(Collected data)
• • •

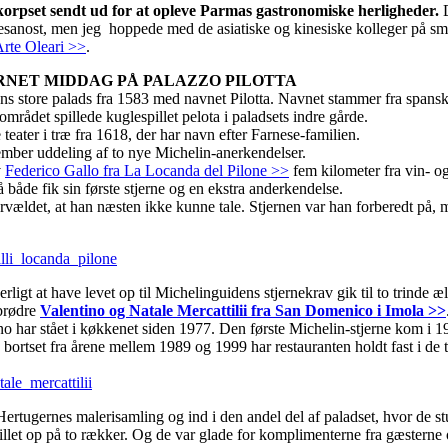
ekorpset sendt ud for at opleve Parmas gastronomiske herligheder.
D
mesanost, men jeg hoppede med de asiatiske og kinesiske kolleger på s
rte Oleari >>
.
RNET MIDDAG PÅ PALAZZO PILOTTA
ens store palads fra 1583 med navnet Pilotta. Navnet stammer fra spans
området spillede kuglespillet pelota i paladsets indre gårde.
 teater i træ fra 1618, der har navn efter Farnese-familien.
mber uddeling af to nye Michelin-anerkendelser.
v
Federico Gallo fra La Locanda del Pilone >>
fem kilometer fra vin- o
å både fik sin første stjerne og en ekstra anderkendelse.
rvældet, at han næsten ikke kunne tale. Stjernen var han forberedt på,
igt at have levet op til Michelinguidens stjernekrav gik til to trinde æ
 brødre
Valentino og Natale Mercattilii fra San Domenico i Imola >>
 har stået i køkkenet siden 1977. Den første Michelin-stjerne kom i 1
ortset fra årene mellem 1989 og 1999 har restauranten holdt fast i de 
ertugernes malerisamling og ind i den andel del af paladset, hvor de s
let op på to rækker. Og de var glade for komplimenterne fra gæsterne 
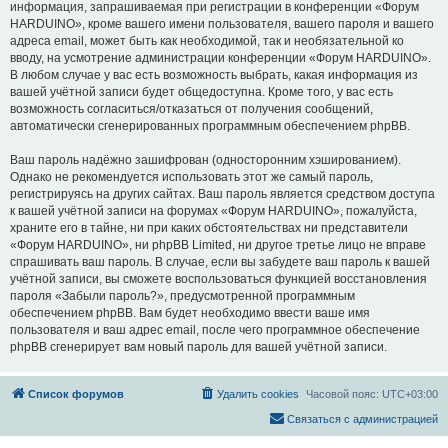
информация, запрашиваемая при регистрации в конференции «Форум
HARDUINO», кроме вашего имени пользователя, вашего пароля и вашего
адреса email, может быть как необходимой, так и необязательной ко
вводу, на усмотрение администрации конференции «Форум HARDUINO».
В любом случае у вас есть возможность выбрать, какая информация из
вашей учётной записи будет общедоступна. Кроме того, у вас есть
возможность согласиться/отказаться от получения сообщений,
автоматически сгенерированных программным обеспечением phpBB.
Ваш пароль надёжно зашифрован (односторонним хэшированием).
Однако не рекомендуется использовать этот же самый пароль,
регистрируясь на других сайтах. Ваш пароль является средством доступа
к вашей учётной записи на форумах «Форум HARDUINO», пожалуйста,
храните его в тайне, ни при каких обстоятельствах ни представители
«Форум HARDUINO», ни phpBB Limited, ни другое третье лицо не вправе
спрашивать ваш пароль. В случае, если вы забудете ваш пароль к вашей
учётной записи, вы сможете воспользоваться функцией восстановления
пароля «Забыли пароль?», предусмотренной программным
обеспечением phpBB. Вам будет необходимо ввести ваше имя
пользователя и ваш адрес email, после чего программное обеспечение
phpBB сгенерирует вам новый пароль для вашей учётной записи.
Список форумов
Удалить cookies
Часовой пояс:
UTC+03:00
Связаться с администрацией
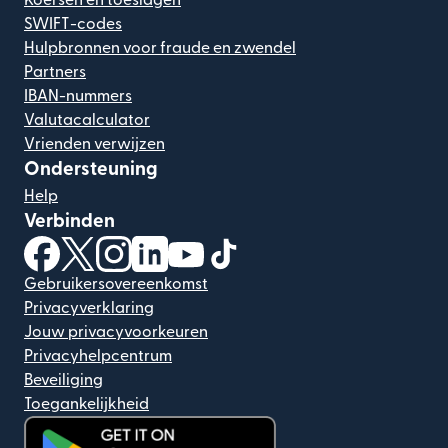
SWIFT-codes
Hulpbronnen voor fraude en zwendel
Partners
IBAN-nummers
Valutacalculator
Vrienden verwijzen
Ondersteuning
Help
Verbinden
(wordt geopend in een nieuw venster)
(wordt geopend in een nieuw venster)
(wordt geopend in een nieuw venster)
(wordt geopend in een nieuw venster)
(wordt geopend in een nieuw ven
(wordt geopend in een nieuw
Gebruikersovereenkomst
Privacyverklaring
Jouw privacyvoorkeuren
Privacyhelpcentrum
Beveiliging
Toegankelijkheid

• • •

### WHAT THE TASK ASKS
Skip every picture and return the lines above from the top through the one that contains "лицо не вправе".

### REPLY TO THE TASK
ekorpset sendt ud for at opleve Parmas gastronomiske herligheder.
D
mesanost, men jeg hoppede med de asiatiske og kinesiske kolleger på s
rte Oleari >>
.
RNET MIDDAG PÅ PALAZZO PILOTTA
ens store palads fra 1583 med navnet Pilotta. Navnet stammer fra spans
området spillede kuglespillet pelota i paladsets indre gårde.
 teater i træ fra 1618, der har navn efter Farnese-familien.
mber uddeling af to nye Michelin-anerkendelser.
v
Federico Gallo fra La Locanda del Pilone >>
fem kilometer fra vin- o
å både fik sin første stjerne og en ekstra anderkendelse.
rvældet, at han næsten ikke kunne tale. Stjernen var han forberedt på,
igt at have levet op til Michelinguidens stjernekrav gik til to trinde æ
 brødre
Valentino og Natale Mercattilii fra San Domenico i Imola >>
 har stået i køkkenet siden 1977. Den første Michelin-stjerne kom i 1
ortset fra årene mellem 1989 og 1999 har restauranten holdt fast i de 
ertugernes malerisamling og ind i den andel del af paladset, hvor de s
let op på to rækker. Og de var glade for komplimenterne fra gæsterne 
информация, запрашиваемая при регистрации в конференции «Форум
HARDUINO», кроме вашего имени пользователя, вашего пароля и вашего
адреса email, может быть как необходимой, так и необязательной ко
вводу, на усмотрение администрации конференции «Форум HARDUINO».
В любом случае у вас есть возможность выбрать, какая информация из
вашей учётной записи будет общедоступна. Кроме того, у вас есть
возможность согласиться/отказаться от получения сообщений,
автоматически сгенерированных программным обеспечением phpBB.
Ваш пароль надёжно зашифрован (односторонним хэшированием).
Однако не рекомендуется использовать этот же самый пароль,
регистрируясь на других сайтах. Ваш пароль является средством доступа
к вашей учётной записи на форумах «Форум HARDUINO», пожалуйста,
храните его в тайне, ни при каких обстоятельствах ни представители
«Форум HARDUINO», ни phpBB Limited, ни другое третье лицо не вправе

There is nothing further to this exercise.